*INSTRUCTIONS TO FOLLOW*. Copy every line of the data exactly, keeping out any picture.

*MATERIAL SUPPLIED*.
----------------------------------------

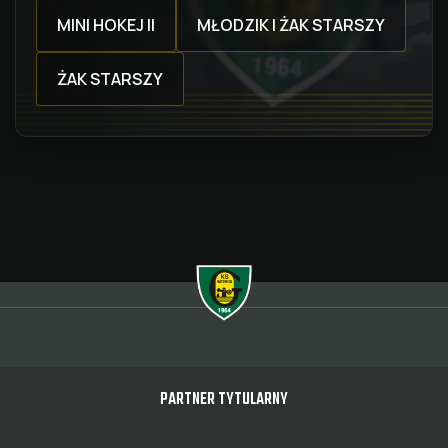
MINI HOKEJ II
MŁODZIK I ŻAK STARSZY
ŻAK STARSZY
PARTNER TYTULARNY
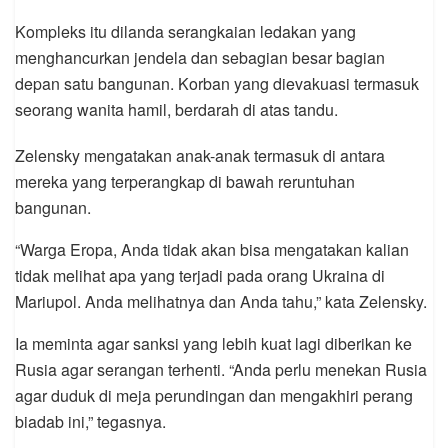
Kompleks itu dilanda serangkaian ledakan yang
menghancurkan jendela dan sebagian besar bagian
depan satu bangunan. Korban yang dievakuasi termasuk
seorang wanita hamil, berdarah di atas tandu.
Zelensky mengatakan anak-anak termasuk di antara
mereka yang terperangkap di bawah reruntuhan
bangunan.
“Warga Eropa, Anda tidak akan bisa mengatakan kalian
tidak melihat apa yang terjadi pada orang Ukraina di
Mariupol. Anda melihatnya dan Anda tahu,” kata Zelensky.
Ia meminta agar sanksi yang lebih kuat lagi diberikan ke
Rusia agar serangan terhenti. “Anda perlu menekan Rusia
agar duduk di meja perundingan dan mengakhiri perang
biadab ini,” tegasnya.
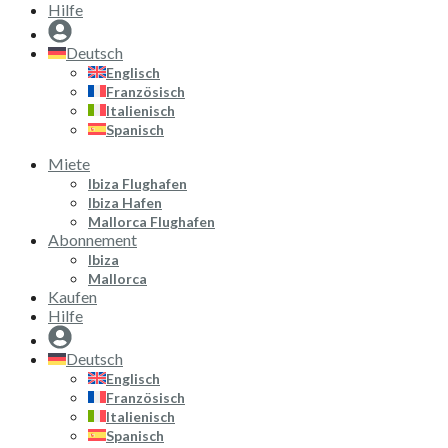
Hilfe
Deutsch
Englisch
Französisch
Italienisch
Spanisch
Miete
Ibiza Flughafen
Ibiza Hafen
Mallorca Flughafen
Abonnement
Ibiza
Mallorca
Kaufen
Hilfe
Deutsch
Englisch
Französisch
Italienisch
Spanisch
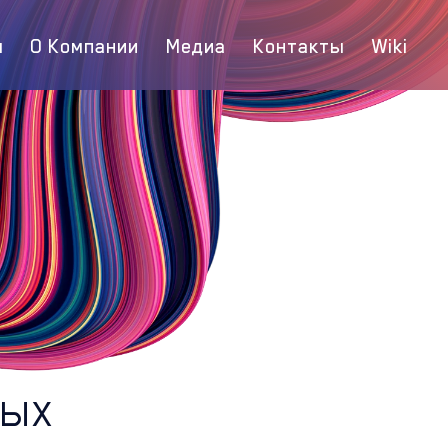
ы
О Компании
Медиа
Контакты
Wiki
ных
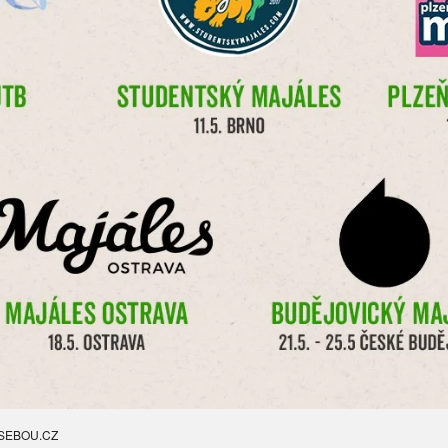
SEBOU.CZ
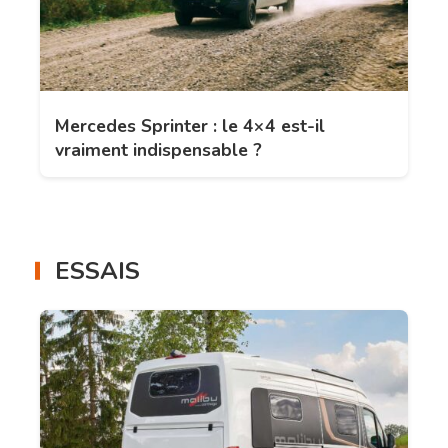
Mercedes Sprinter : le 4×4 est-il
vraiment indispensable ?
ESSAIS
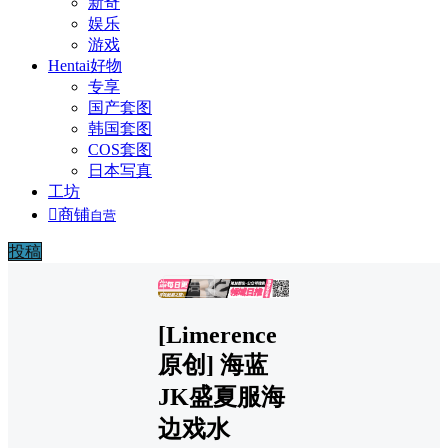
新奇
娱乐
游戏
Hentai好物
专享
国产套图
韩国套图
COS套图
日本写真
工坊

商铺
自营
投稿
广告
[Limerence
原创] 海蓝
JK盛夏服海
边戏水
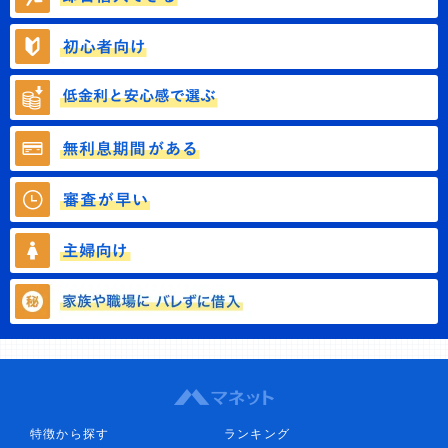
特徴から探す
ランキング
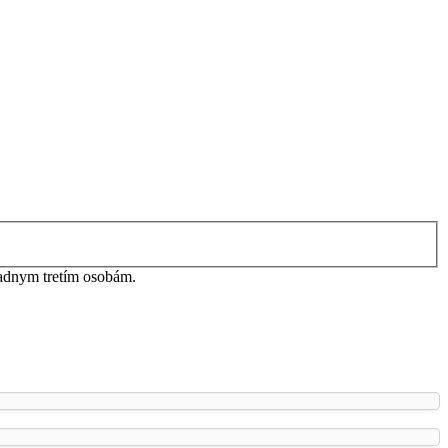
iadnym tretím osobám.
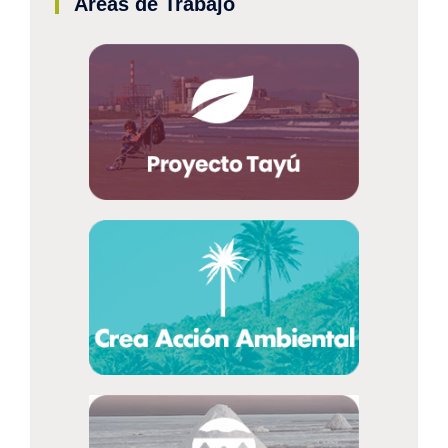
Áreas de Trabajo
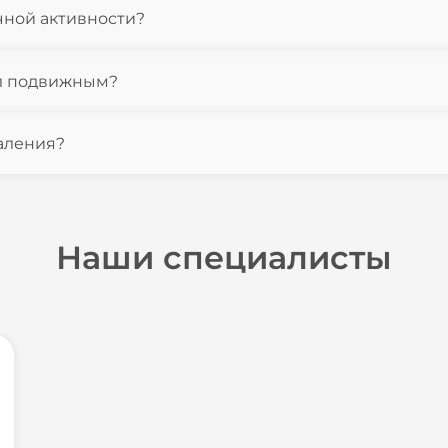
чной активности?
тал подвижным?
аления?
Наши специалисты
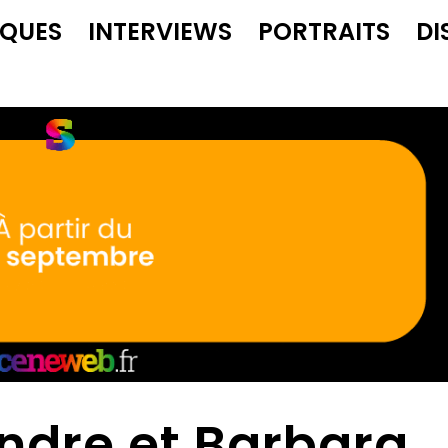
IQUES
INTERVIEWS
PORTRAITS
DI
andre et Barbara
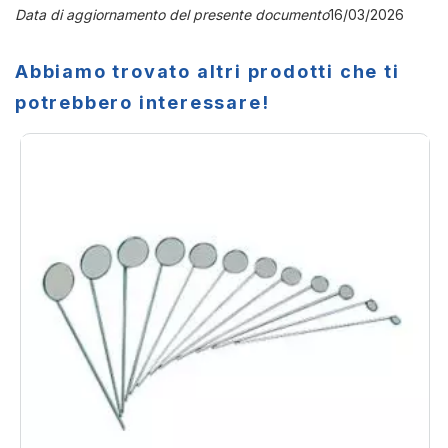
Data di aggiornamento del presente documento
16/03/2026
Abbiamo trovato altri prodotti che ti
potrebbero interessare!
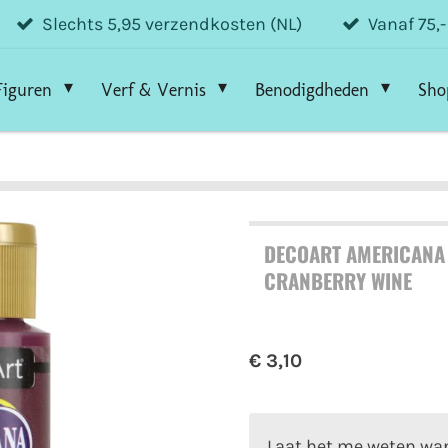
Slechts 5,95 verzendkosten (NL)
Vanaf 75,
Figuren
Verf & Vernis
Benodigdheden
Sho
DECOART AMERICANA 
CRANBERRY WINE
€ 3,10
Laat het me weten wan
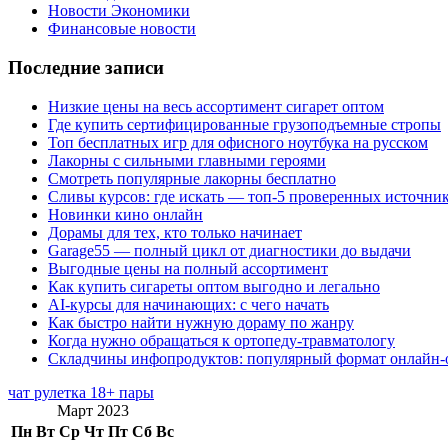
Новости Экономики
Финансовые новости
Последние записи
Низкие цены на весь ассортимент сигарет оптом
Где купить сертифицированные грузоподъемные стропы
Топ бесплатных игр для офисного ноутбука на русском
Лакорны с сильными главными героями
Смотреть популярные лакорны бесплатно
Сливы курсов: где искать — топ-5 проверенных источни
Новинки кино онлайн
Дорамы для тех, кто только начинает
Garage55 — полный цикл от диагностики до выдачи
Выгодные цены на полный ассортимент
Как купить сигареты оптом выгодно и легально
AI-курсы для начинающих: с чего начать
Как быстро найти нужную дораму по жанру
Когда нужно обращаться к ортопеду-травматологу
Складчины инфопродуктов: популярный формат онлайн-
чат рулетка 18+ пары
Март 2023
Пн
Вт
Ср
Чт
Пт
Сб
Вс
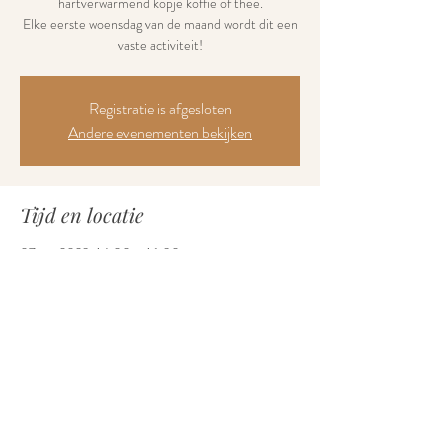
hartverwarmend kopje koffie of thee.
Elke eerste woensdag van de maand wordt dit een
vaste activiteit!
Registratie is afgesloten
Andere evenementen bekijken
Tijd en locatie
07 jun 2023, 14:00 – 16:30
Inloophuis Sabel, Jules Bordetlaan 2B, 9600
Ronse, België
Deel dit evenement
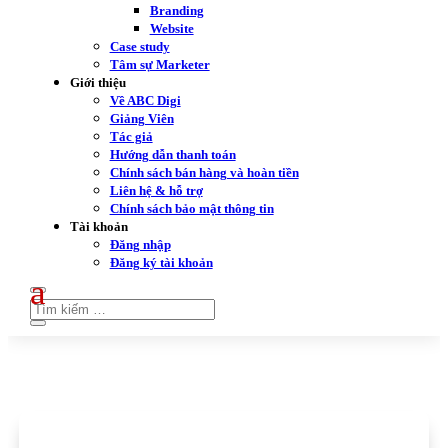
Branding
Website
Case study
Tâm sự Marketer
Giới thiệu
Về ABC Digi
Giảng Viên
Tác giả
Hướng dẫn thanh toán
Chính sách bán hàng và hoàn tiền
Liên hệ & hỗ trợ
Chính sách bảo mật thông tin
Tài khoản
Đăng nhập
Đăng ký tài khoản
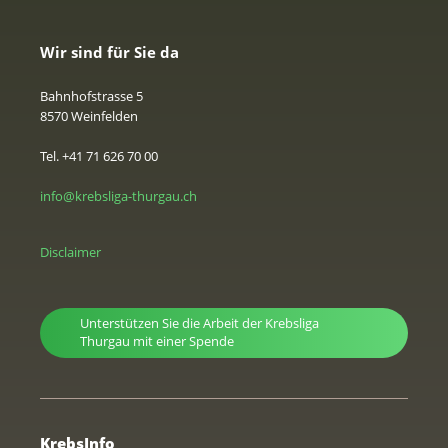
Wir sind für Sie da
Bahnhofstrasse 5
8570 Weinfelden
Tel. +41 71 626 70 00
info@krebsliga-thurgau.ch
Disclaimer
Unterstützen Sie die Arbeit der Krebsliga
Thurgau mit einer Spende
KrebsInfo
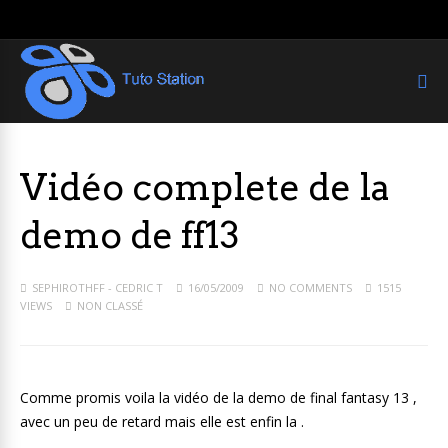
Vidéo complete de la
demo de ff13
SEPHIROTHFF - CEDRIC T
16/05/2009
NO COMMENTS
1515
VIEWS
NON CLASSÉ
Comme promis voila la vidéo de la demo de final fantasy 13 ,
avec un peu de retard mais elle est enfin la .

----------------------------------------

*RESPONSE AREA*.
MINI HOKEJ II
MŁODZIK I ŻAK STARSZY
ŻAK STARSZY
PARTNER TYTULARNY
Kompleks itu dilanda serangkaian ledakan yang
menghancurkan jendela dan sebagian besar bagian
depan satu bangunan. Korban yang dievakuasi termasuk
seorang wanita hamil, berdarah di atas tandu.
Zelensky mengatakan anak-anak termasuk di antara
mereka yang terperangkap di bawah reruntuhan
bangunan.
“Warga Eropa, Anda tidak akan bisa mengatakan kalian
tidak melihat apa yang terjadi pada orang Ukraina di
Mariupol. Anda melihatnya dan Anda tahu,” kata Zelensky.
Ia meminta agar sanksi yang lebih kuat lagi diberikan ke
Rusia agar serangan terhenti. “Anda perlu menekan Rusia
agar duduk di meja perundingan dan mengakhiri perang
biadab ini,” tegasnya.
Hilfe
Deutsch
Englisch
Französisch
Italienisch
Spanisch
Miete
Ibiza Flughafen
Ibiza Hafen
Mallorca Flughafen
Abonnement
Ibiza
Mallorca
Kaufen
Hilfe
Deutsch
Englisch
Französisch
Italienisch
Spanisch
ы
О Компании
Медиа
Контакты
Wiki
ных
SEBOU.CZ
Mercedes Sprinter : le 4×4 est-il
vraiment indispensable ?
ESSAIS
新奇
娱乐
游戏
Hentai好物
专享
国产套图
韩国套图
COS套图
日本写真
工坊

商铺
自营
投稿
广告
[Limerence
原创] 海蓝
JK盛夏服海
边戏水
特徴から探す
ランキング
iadnym tretím osobám.
Áreas de Trabajo
чной активности?
тал подвижным?
аления?
Наши специалисты
IQUES
INTERVIEWS
PORTRAITS
DI
andre et Barbara
Data di aggiornamento del presente documento
16/03/2026
Abbiamo trovato altri prodotti che ti
potrebbero interessare!
Slechts 5,95 verzendkosten (NL)
Vanaf 75,
Figuren
Verf & Vernis
Benodigdheden
Sho
DECOART AMERICANA 
CRANBERRY WINE
€ 3,10
Laat het me weten wan
Новости Экономики
Финансовые новости
Последние записи
Низкие цены на весь ассортимент сигарет оптом
Где купить сертифицированные грузоподъемные стропы
Топ бесплатных игр для офисного ноутбука на русском
Лакорны с сильными главными героями
Смотреть популярные лакорны бесплатно
Сливы курсов: где искать — топ-5 проверенных источни
Новинки кино онлайн
Дорамы для тех, кто только начинает
Garage55 — полный цикл от диагностики до выдачи
Выгодные цены на полный ассортимент
Как купить сигареты оптом выгодно и легально
AI-курсы для начинающих: с чего начать
Как быстро найти нужную дораму по жанру
Когда нужно обращаться к ортопеду-травматологу
Складчины инфопродуктов: популярный формат онлайн-
чат рулетка 18+ пары
Март 2023
Пн
Вт
Ср
Чт
Пт
Сб
Вс
hartverwarmend kopje koffie of thee.
Elke eerste woensdag van de maand wordt dit een
vaste activiteit!
Registratie is afgesloten
Andere evenementen bekijken
Tijd en locatie
07 jun 2023, 14:00 – 16:30
Inloophuis Sabel, Jules Bordetlaan 2B, 9600
Ronse, België
Deel dit evenement
Branding
Website
Case study
Tâm sự Marketer
Giới thiệu
Về ABC Digi
Giảng Viên
Tác giả
Hướng dẫn thanh toán
Chính sách bán hàng và hoàn tiền
Liên hệ & hỗ trợ
Chính sách bảo mật thông tin
Tài khoản
Đăng nhập
Đăng ký tài khoản
Wir sind für Sie da
Bahnhofstrasse 5
8570 Weinfelden
Tel. +41 71 626 70 00
info@krebsliga-thurgau.ch
Disclaimer
Unterstützen Sie die Arbeit der Krebsliga
Thurgau mit einer Spende
KrebsInfo
Vidéo complete de la
demo de ff13
SEPHIROTHFF - CEDRIC T
16/05/2009
NO COMMENTS
1515
VIEWS
NON CLASSÉ
Comme promis voila la vidéo de la demo de final fantasy 13 ,
avec un peu de retard mais elle est enfin la .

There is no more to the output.